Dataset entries
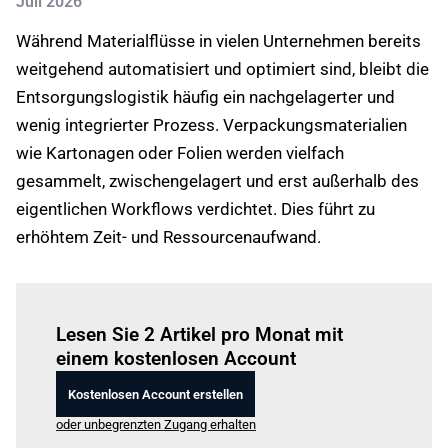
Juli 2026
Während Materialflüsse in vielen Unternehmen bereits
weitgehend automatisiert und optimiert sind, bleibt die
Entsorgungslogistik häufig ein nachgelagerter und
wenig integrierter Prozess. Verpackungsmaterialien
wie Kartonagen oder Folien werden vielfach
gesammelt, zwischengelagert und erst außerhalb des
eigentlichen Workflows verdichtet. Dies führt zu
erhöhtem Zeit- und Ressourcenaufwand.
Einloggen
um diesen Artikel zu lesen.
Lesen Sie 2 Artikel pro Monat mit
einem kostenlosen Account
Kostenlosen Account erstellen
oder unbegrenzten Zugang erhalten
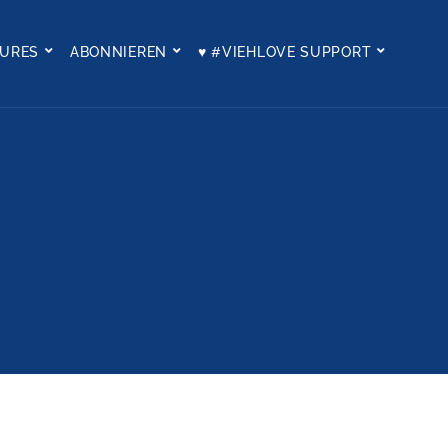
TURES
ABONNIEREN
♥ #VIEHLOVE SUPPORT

Problem statement => Leaving the pictures out, set down all of the data again exactly.

Task output =>
Juli 2026
Während Materialflüsse in vielen Unternehmen bereits
weitgehend automatisiert und optimiert sind, bleibt die
Entsorgungslogistik häufig ein nachgelagerter und
wenig integrierter Prozess. Verpackungsmaterialien
wie Kartonagen oder Folien werden vielfach
gesammelt, zwischengelagert und erst außerhalb des
eigentlichen Workflows verdichtet. Dies führt zu
erhöhtem Zeit- und Ressourcenaufwand.
Einloggen
um diesen Artikel zu lesen.
Lesen Sie 2 Artikel pro Monat mit
einem kostenlosen Account
Kostenlosen Account erstellen
oder unbegrenzten Zugang erhalten
TURES
ABONNIEREN
♥ #VIEHLOVE SUPPORT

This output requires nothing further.